One customer, Tawya Giblin, said she heard two loud pops come from somewhere in the store.
"I thought it was pallets that had fallen," Giblin said in a Facebook message. "We then saw Walmart employees and managers running to the back of the store (no directions were given nor was the fire alarm pulled to alert customers of an emergency). Many of us continued shopping until an employee came back inside and said we had to leave because they had a 'code brown.'"
Brian Nick, a corporate spokesman for Walmart, said the company reviewed surveillance video and spoke with management from the store before issuing the following statement via email:
“When faced with a very difficult situation, our associates enacted emergency procedures, including immediately notifying law enforcement and making other associates and customers aware of the situation. We’re very appreciative for the immediate response and assistance from law enforcement and grateful that no associates or customers were harmed.”
Nick clarified that Walmart associates have code words for different emergencies, and code brown means threat of violence.

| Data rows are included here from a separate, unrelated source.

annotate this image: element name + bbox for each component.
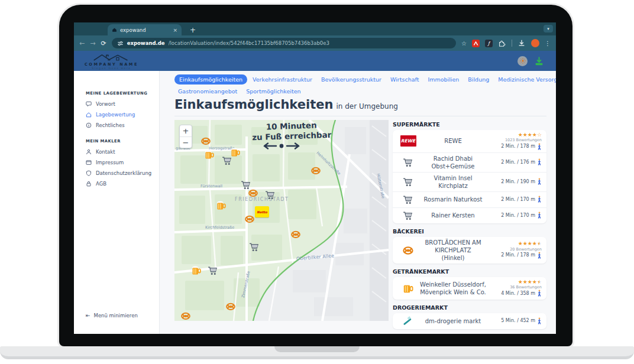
sidebar-item-kontakt[interactable]: Kontakt [74, 147, 159, 157]
browser-screen: expowand × + ▾ ← → ⟳ expowand.de /locati… [74, 22, 556, 334]
sidebar-item-lagebewertung[interactable]: Lagebewertung [74, 109, 159, 120]
cart-icon [403, 210, 413, 221]
site-settings-icon[interactable] [117, 40, 124, 47]
new-tab-button[interactable]: + [190, 27, 196, 34]
walking-icon [537, 158, 542, 166]
sidebar-item-datenschutz[interactable]: Datenschutzerklärung [74, 168, 159, 178]
tab-wirtschaft[interactable]: Wirtschaft [387, 75, 422, 84]
distance: 2 Min. / 178 m [487, 143, 542, 151]
map-canvas[interactable]: gstraße Herzogstraße Fürstenwall FRIEDRI… [174, 120, 389, 321]
tab-verkehrsinfrastruktur[interactable]: Verkehrsinfrastruktur [249, 75, 316, 84]
drugstore-card: dm-drogerie markt 5 Min. / 452 m [393, 313, 546, 329]
walk-radius-annotation: 10 Minuten zu Fuß erreichbar [242, 120, 340, 143]
pdf-extension-icon[interactable] [472, 40, 480, 47]
map-netto-logo[interactable]: Netto [255, 206, 269, 217]
distance: 2 Min. / 178 m [487, 252, 542, 259]
house-icon [86, 112, 92, 118]
store-row[interactable]: BROTLÄDCHEN AM KIRCHPLATZ(Hinkel) ★★★★★ … [393, 237, 546, 264]
tab-einkaufsmoeglichkeiten[interactable]: Einkaufsmöglichkeiten [174, 74, 247, 84]
minimize-menu-button[interactable]: Menü minimieren [86, 313, 138, 318]
section-title-supermaerkte: SUPERMÄRKTE [393, 121, 546, 128]
store-row[interactable]: Vitamin Insel Kirchplatz 2 Min. / 190 m [393, 172, 546, 191]
map-beer-icon[interactable] [191, 265, 202, 276]
distance: 2 Min. / 170 m [487, 212, 542, 219]
tab-close-icon[interactable]: × [173, 27, 177, 33]
sidebar-item-agb[interactable]: AGB [74, 178, 159, 189]
store-name: REWE [419, 137, 487, 145]
store-row[interactable]: Weinkeller Düsseldorf,Mövenpick Wein & C… [393, 277, 546, 300]
store-name: Rachid Dhabi Obst+Gemüse [419, 155, 487, 170]
profile-avatar[interactable] [531, 39, 539, 47]
store-row[interactable]: Rainer Kersten 2 Min. / 170 m [393, 207, 546, 223]
sun-icon [519, 57, 526, 64]
map-pretzel-icon[interactable] [180, 310, 191, 321]
tab-bildung[interactable]: Bildung [464, 75, 493, 84]
reload-icon[interactable]: ⟳ [101, 40, 106, 47]
bookmark-star-icon[interactable]: ☆ [461, 40, 467, 47]
sidebar-item-impressum[interactable]: Impressum [74, 157, 159, 168]
forward-icon[interactable]: → [90, 40, 95, 47]
title-divider [174, 116, 546, 116]
sidebar-item-rechtliches[interactable]: Rechtliches [74, 120, 159, 131]
page-title-main: Einkaufsmöglichkeiten [174, 98, 333, 112]
sidebar-item-label: Rechtliches [96, 122, 125, 128]
tab-gastronomieangebot[interactable]: Gastronomieangebot [174, 87, 241, 96]
minimize-menu-label: Menü minimieren [94, 313, 138, 318]
company-logo[interactable]: COMPANY NAME Slogan Goes Here [85, 53, 138, 70]
star-rating: ★★★★★ [487, 279, 542, 285]
back-icon[interactable]: ← [79, 40, 85, 47]
stores-panel: SUPERMÄRKTE REWE REWE ★★★★☆ 1023 Bewertu… [393, 120, 546, 333]
sidebar-item-label: Vorwort [96, 101, 115, 107]
download-report-button[interactable] [534, 56, 544, 66]
zoom-in-button[interactable]: + [180, 125, 192, 136]
map-pretzel-icon[interactable] [248, 187, 258, 198]
bakery-card: BROTLÄDCHEN AM KIRCHPLATZ(Hinkel) ★★★★★ … [393, 237, 546, 264]
supermarkets-card: REWE REWE ★★★★☆ 1023 Bewertungen 2 Min. … [393, 130, 546, 223]
body-row: gstraße Herzogstraße Fürstenwall FRIEDRI… [174, 120, 546, 333]
map-pretzel-icon[interactable] [310, 165, 321, 176]
company-slogan: Slogan Goes Here [92, 67, 131, 70]
extensions-puzzle-icon[interactable] [498, 39, 506, 47]
browser-menu-icon[interactable]: ⋮ [545, 40, 551, 47]
tab-bevoelkerungsstruktur[interactable]: Bevölkerungsstruktur [318, 75, 385, 84]
store-row[interactable]: REWE REWE ★★★★☆ 1023 Bewertungen 2 Min. … [393, 130, 546, 152]
store-row[interactable]: dm-drogerie markt 5 Min. / 452 m [393, 313, 546, 329]
map-pretzel-icon[interactable] [290, 229, 301, 239]
browser-tab[interactable]: expowand × [108, 24, 182, 35]
map-cart-icon[interactable] [222, 155, 232, 166]
tab-medizinische-versorgung[interactable]: Medizinische Versorgung [494, 75, 556, 84]
map-cart-icon[interactable] [249, 242, 260, 252]
url-domain: expowand.de [127, 40, 165, 46]
page-title: Einkaufsmöglichkeitenin der Umgebung [174, 98, 546, 112]
map-beer-icon[interactable] [204, 150, 215, 160]
map-beer-icon[interactable] [216, 200, 227, 211]
settings-sun-button[interactable] [517, 56, 528, 66]
cart-icon [403, 157, 413, 168]
map-pretzel-icon[interactable] [225, 301, 236, 311]
fx-extension-icon[interactable] [485, 40, 493, 47]
zoom-out-button[interactable]: − [180, 136, 192, 148]
url-bar[interactable]: expowand.de /locationValuation/index/542… [112, 38, 456, 48]
walking-icon [537, 143, 542, 151]
sidebar-item-label: Datenschutzerklärung [96, 170, 151, 176]
toolbar-divider [512, 40, 512, 47]
tab-immobilien[interactable]: Immobilien [424, 75, 462, 84]
lock-icon [86, 181, 92, 187]
store-name: Rosmarin Naturkost [419, 196, 487, 203]
map-pretzel-icon[interactable] [244, 213, 255, 224]
sidebar-group-lagebewertung: MEINE LAGEBEWERTUNG Vorwort Lagebewertun… [74, 91, 159, 131]
store-name: Vitamin Insel Kirchplatz [419, 174, 487, 190]
store-row[interactable]: Rosmarin Naturkost 2 Min. / 170 m [393, 191, 546, 207]
sidebar-item-vorwort[interactable]: Vorwort [74, 99, 159, 109]
tab-list-chevron-icon[interactable]: ▾ [544, 25, 553, 32]
downloads-icon[interactable] [517, 39, 526, 47]
window-icon [86, 160, 92, 165]
store-row[interactable]: Rachid Dhabi Obst+Gemüse 2 Min. / 176 m [393, 152, 546, 172]
content-area: MEINE LAGEBEWERTUNG Vorwort Lagebewertun… [74, 71, 556, 334]
map-pretzel-icon[interactable] [200, 135, 211, 146]
map-cart-icon[interactable] [265, 190, 276, 200]
tab-sportmoeglichkeiten[interactable]: Sportmöglichkeiten [242, 87, 304, 96]
map-cart-icon[interactable] [208, 265, 218, 276]
sidebar-section-title: MEINE LAGEBEWERTUNG [74, 91, 159, 99]
sidebar-item-label: Lagebewertung [96, 112, 135, 118]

'Best intentions': The corporate office will continue to review the store's response to the situation, Nick said, but the company is satisfied with three facts: law enforcement was notified immediately, associates did what they could to alert customers and no associates or customers were harmed.

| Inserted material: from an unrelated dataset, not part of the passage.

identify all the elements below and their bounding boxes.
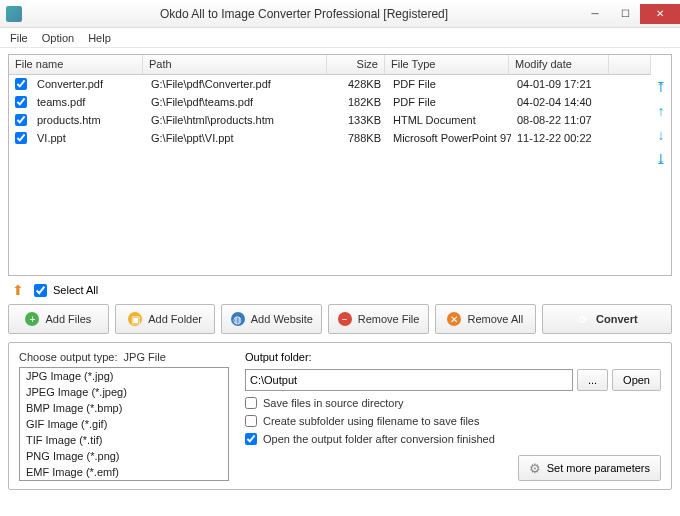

"We're confident everyone was using their best intentions," he said.
Giblin, of Shrewsbury Township, had gone to Walmart around 7:30 p.m. with her husband to do some quick grocery shopping.
She and her family usually shop at Walmart, and she said she knows a lot of the managers there.

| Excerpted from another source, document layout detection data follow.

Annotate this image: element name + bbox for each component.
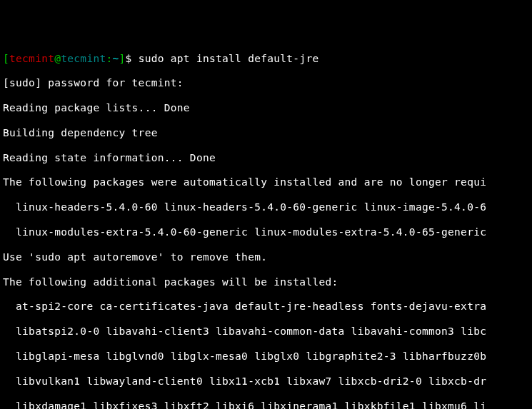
prompt-user: tecmint: [9, 53, 54, 64]
output-line: libvulkan1 libwayland-client0 libx11-xcb…: [3, 375, 529, 388]
prompt-colon: :: [106, 53, 113, 64]
output-line: linux-modules-extra-5.4.0-60-generic lin…: [3, 226, 529, 238]
prompt-host: tecmint: [61, 53, 106, 64]
output-line: at-spi2-core ca-certificates-java defaul…: [3, 301, 529, 313]
output-line: libglapi-mesa libglvnd0 libglx-mesa0 lib…: [3, 350, 529, 363]
output-line: [sudo] password for tecmint:: [3, 77, 529, 89]
output-line: Use 'sudo apt autoremove' to remove them…: [3, 251, 529, 263]
output-line: Reading state information... Done: [3, 152, 529, 164]
prompt-rbracket: ]: [119, 53, 126, 64]
prompt-at: @: [54, 53, 61, 64]
output-line: libatspi2.0-0 libavahi-client3 libavahi-…: [3, 325, 529, 338]
output-line: libxdamage1 libxfixes3 libxft2 libxi6 li…: [3, 400, 529, 410]
output-line: The following additional packages will b…: [3, 276, 529, 288]
prompt-dollar: $: [126, 53, 132, 64]
output-line: The following packages were automaticall…: [3, 176, 529, 188]
output-line: Reading package lists... Done: [3, 102, 529, 114]
prompt-line: [tecmint@tecmint:~]$ sudo apt install de…: [3, 53, 529, 65]
output-line: Building dependency tree: [3, 127, 529, 139]
command-text[interactable]: sudo apt install default-jre: [132, 53, 319, 64]
prompt-lbracket: [: [3, 53, 9, 64]
prompt-tilde: ~: [113, 53, 119, 64]
output-line: linux-headers-5.4.0-60 linux-headers-5.4…: [3, 201, 529, 213]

"It was more frustrating than anything," Giblin said. "Not to know what was going on and not knowing that we were all to evacuate and to see employees (and mainly managers) run by people to get out ... That's disheartening."
A separate witness said the building was evacuated, and that shoppers were told to "stay low."
Social media posts also said nearby businesses and restaurants were locked down during the incident.
Michael McCargy, an assistant manager at the Little Caesars Pizza in the Shrewsbury Commons Shopping Center, wasn't working at the time but happened to be in the area.
"With as many police cars as there were, it felt like something crazy was going on," he said. "It was a lot to comprehend."
McCargy said he saw a stream of customers fleeing the Walmart for 10 to 15 minutes.
"It was little overwhelming," he added.
The incident: The state police barracks in Loganville received a 911 call from a Walmart employee at 7:34 p.m. Thursday reporting someone with a weapon had just robbed the pharmacy.
A trooper who was already in the area responded immediately and encountered the alleged robber just inside the doorway. The trooper told the man to drop the weapon, but the man instead raised his shotgun at the trooper, according to a state police news release.
"The trooper was able to simultaneously push the muzzle of the shotgun away as both fired one shot," the release states. "The subject's shot missed and struck a wall while the trooper's round struck the subject in the chest."
The store, which is usually open 24 hours per day, was closed until 6 a.m. Saturday.